RECORDS FOR THE EXERCISE START

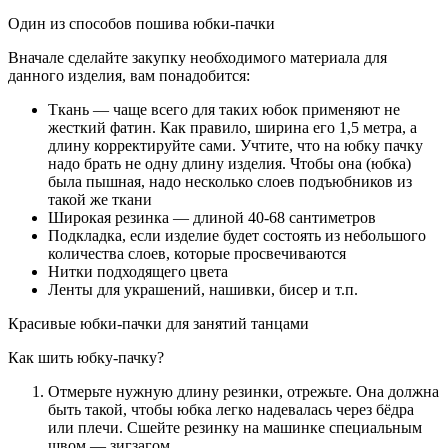
Один из способов пошива юбки-пачки
Вначале сделайте закупку необходимого материала для
данного изделия, вам понадобится:
Ткань — чаще всего для таких юбок применяют не
жесткий фатин. Как правило, ширина его 1,5 метра, а
длину корректируйте сами. Учтите, что на юбку пачку
надо брать не одну длину изделия. Чтобы она (юбка)
была пышная, надо несколько слоев подъюбников из
такой же ткани
Широкая резинка — длиной 40-68 сантиметров
Подкладка, если изделие будет состоять из небольшого
количества слоев, которые просвечиваются
Нитки подходящего цвета
Ленты для украшений, нашивки, бисер и т.п.
Красивые юбки-пачки для занятий танцами
Как шить юбку-пачку?
Отмерьте нужную длину резинки, отрежьте. Она должна
быть такой, чтобы юбка легко надевалась через бёдра
или плечи. Сшейте резинку на машинке специальным
швом — зигзагом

RECORDS FOR THE EXERCISE END

WORK ORDER
Only lines that contain "длину" are needed, so copy each of them from the data.

WRITTEN SOLUTION
длину корректируйте сами. Учтите, что на юбку пачку
надо брать не одну длину изделия. Чтобы она (юбка)
Отмерьте нужную длину резинки, отрежьте. Она должна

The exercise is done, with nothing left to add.